Moody’s est une firme privée… américaine…
Bien sûr, chaque dégradation de la note provoque une hausse du taux d’intérêt des obligations grecques, d’où une nouvelle dégradation des finances publiques, etc.
- le cynisme des établissements financiers
Goldman Sachs a permis à la Grèce de contourner la pacte de stabilité et de croissance de la zone euro.
Comment est-ce possible qu’un établissement financier vende un produit et parie ensuite sur sa mauvaise performance ?
Paul Jorion répond sur son blog de la manière suivante : « parce qu’on peut gagner beaucoup d’argent en vendant cher de la camelote, et qu’on peut gagner beaucoup d’argent en s’assurant ensuite contre les dégâts provoqués par cette camelote. Beaucoup d’argent dans un sens, beaucoup d’argent dans l’autre sens. »
- qu’après la Grèce, il y aura peut être le Portugal, et l’Espagne. Et qu’ensuite, ce sera certainement au tour du Royaume-Uni, qui ne bénéficie pas de l’amortisseur euro.
De même que la banque Bear Stearns est tombée, le Grèce peut (ou aurait pu) tomber. A moins de prendre la vraie mesure nécessaire.
Il faut donc interdire les paris sur les fluctuations de prix, paris faits par des gens qui ne courent aucun risque mais qui créent des risques, dans le seul but du profit.
C’est le vœu de Paul Jorion (et le mien), dont les écrits m’ont inspiré ce billet et je vous encourage à aller sur son site.
- je ne dédouane évidemment pas le Gouvernement grec, qui a dissimulé le véritable état de ses finances, qui a laissé filé ses dépenses à tous crins, sans compter la corruption qui est estimée en Grèce à 790 millions en 2009 (source : ONG Transparency International).
Et pour finir sur une note romanesque (mais pas si loin de la vérité), il se raconte que John Paulson aurait parier sur la chute de l’euro, à l’instar de Georges Soros sur la chute de la livre sterling en 1992 (gain de Soros : 1,1 milliard de dollars).
La méthode :
- faire le plein d’instruments optionnels à effet de levier,
- le marché des devises étant trop vaste et impossible à manipuler directement, il faut chercher une solution alternative : jouer sur le marché des CDS (couverture contre le risque de faillite), beaucoup moins liquide et donc beaucoup plus sensible,
- achat massif de CDS grecs. Analystes et médias réagissent. La peur s’installe. Vente massive d’euros. De nouvelles prévisions alarmistes. L’euro baisse. Jackpot pour Paulson.

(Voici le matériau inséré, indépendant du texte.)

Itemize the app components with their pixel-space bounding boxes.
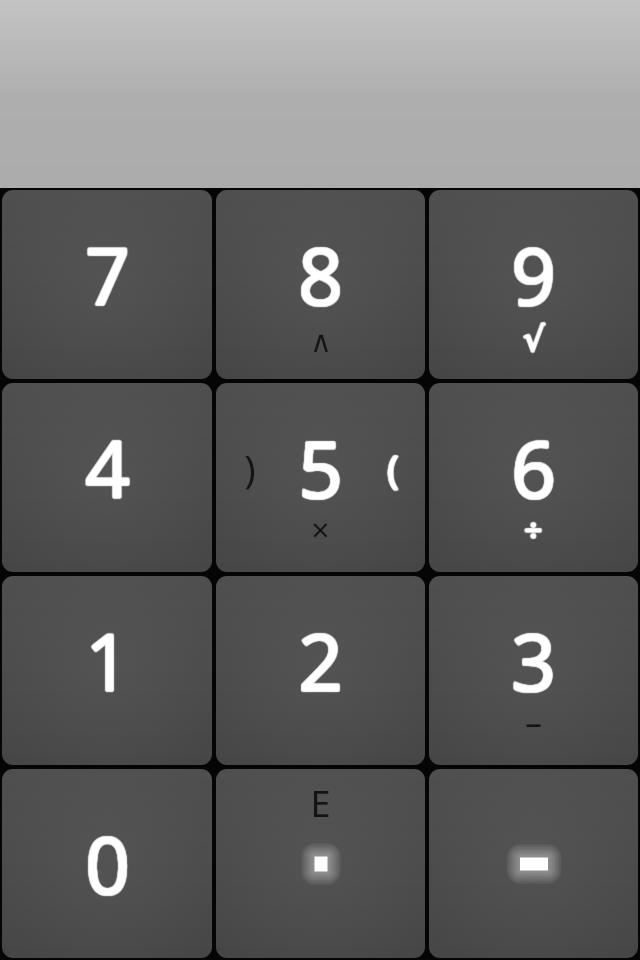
staticText: 1 [86,608,131,714]
staticText: 3 [511,609,556,715]
staticText: 4 [85,417,130,523]
staticText: 3 [510,609,555,715]
staticText: √ [523,320,545,360]
staticText: 6 [511,414,556,520]
staticText: 9 [511,223,556,329]
staticText: 0 [85,810,130,916]
button[interactable]: 0 [2,769,212,958]
button[interactable]: 1 [2,576,212,765]
staticText: 5 [297,415,342,521]
staticText: 0 [84,810,129,916]
staticText: 3 [511,607,556,713]
button[interactable]: 4 [2,383,212,572]
staticText: 5 [299,414,344,520]
staticText: √ [525,319,547,359]
button[interactable]: ) [216,383,425,572]
button[interactable]: 7 [2,190,212,379]
staticText: 1 [86,607,131,713]
staticText: 4 [86,415,131,521]
button[interactable]: 8 [216,190,425,379]
button[interactable]: Decimal point [216,769,425,958]
staticText: 0 [85,812,130,918]
staticText: ÷ [523,509,542,553]
staticText: √ [522,319,544,359]
staticText: ( [387,443,399,495]
staticText: 1 [84,607,129,713]
button[interactable]: 2 [216,576,425,765]
staticText: 9 [510,221,555,327]
staticText: 8 [298,222,343,328]
staticText: √ [524,318,546,358]
staticText: 3 [510,608,555,714]
staticText: 5 [299,416,344,522]
staticText: 3 [512,607,557,713]
staticText: 7 [85,221,130,327]
staticText: 1 [84,608,129,714]
staticText: 5 [297,416,342,522]
staticText: 1 [86,608,131,714]
staticText: ÷ [523,508,542,552]
staticText: 3 [510,609,555,715]
staticText: ( [388,442,400,494]
staticText: 2 [298,610,343,716]
button[interactable]: 6 [429,383,638,572]
staticText: 8 [298,221,343,327]
staticText: √ [524,320,546,360]
staticText: 6 [510,415,555,521]
staticText: 4 [85,414,130,520]
staticText: 4 [86,414,131,520]
staticText: 4 [86,416,131,522]
button[interactable]: 9 [429,190,638,379]
staticText: 5 [298,415,343,521]
staticText: 3 [511,607,556,713]
staticText: 6 [511,415,556,521]
staticText: 5 [299,414,344,520]
staticText: 4 [85,415,130,521]
staticText: 1 [86,609,131,715]
staticText: 7 [85,222,130,328]
staticText: 2 [298,607,343,713]
staticText: ( [386,442,398,494]
staticText: ( [387,442,399,494]
staticText: 0 [84,811,129,917]
staticText: 2 [299,608,344,714]
staticText: 4 [85,415,130,521]
staticText: √ [523,317,545,357]
staticText: 0 [85,811,130,917]
staticText: 8 [299,222,344,328]
staticText: 9 [510,223,555,329]
staticText: 9 [512,222,557,328]
staticText: 6 [510,414,555,520]
staticText: 6 [510,415,555,521]
staticText: 9 [511,221,556,327]
staticText: 8 [297,223,342,329]
staticText: 6 [511,415,556,521]
staticText: √ [522,318,544,358]
staticText: 0 [85,812,130,918]
staticText: 1 [87,608,132,714]
staticText: 8 [298,223,343,329]
button[interactable]: Minus [429,769,638,958]
staticText: 3 [511,608,556,714]
staticText: 8 [299,221,344,327]
staticText: √ [524,318,546,358]
staticText: 8 [297,221,342,327]
staticText: 8 [300,222,345,328]
staticText: 9 [510,223,555,329]
staticText: 8 [299,223,344,329]
staticText: 6 [510,414,555,520]
staticText: ÷ [524,509,543,553]
staticText: 4 [84,416,129,522]
staticText: 7 [83,222,128,328]
staticText: 8 [297,223,342,329]
staticText: 9 [511,223,556,329]
staticText: ( [388,443,400,495]
staticText: ( [388,441,400,493]
staticText: 0 [85,811,130,917]
button[interactable]: 3 [429,576,638,765]
staticText: 9 [511,221,556,327]
staticText: 9 [511,222,556,328]
staticText: ÷ [524,510,543,554]
staticText: 2 [299,607,344,713]
staticText: 6 [512,414,557,520]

- et ensuite, c’est parti dans le sens inverse, effondrement des CDS grec, l’euro est sauvé. Rebelote pour Paulson…
Sauvez les établissements financiers. Ils vous le rendront bien, ou pas…
Et pour vraiment finir, sur une note plus terre à terre :
Que faire devant ces tempêtes de plus en plus fréquentes quand on est un modeste investisseur privé? La meilleure attitude serait d’être patient (la patience est une réelle vertu en matière de placement), d’avoir l’esprit de contradiction quand cela est nécessaire (pour éviter les comportements moutonniers en phase d’euphorie ou de panique) et de neutraliser ses émotions (dans un monde où règnent les flux d’informations, il parait plus sage de prendre du recul et d’évaluer à froid la situation).